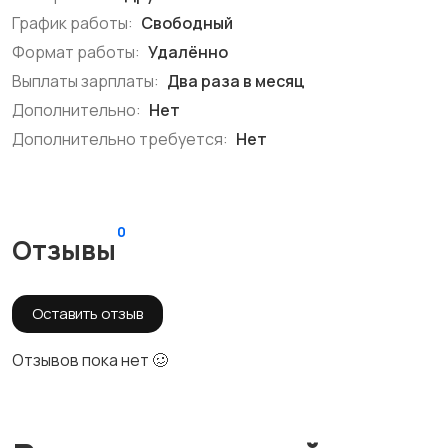
График работы:
Свободный
Формат работы:
Удалённо
Выплаты зарплаты:
Два раза в месяц
Дополнительно:
Нет
Дополнительно требуется:
Нет
0
Отзывы
Оставить отзыв
Отзывов пока нет 🥴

■ ■ ■

• TASK REQUIREMENTS:
Wherever a line of the entries holds the string "Дополнительно", copy that line.

• SOLVED PROBLEM:
Дополнительно:
Дополнительно требуется:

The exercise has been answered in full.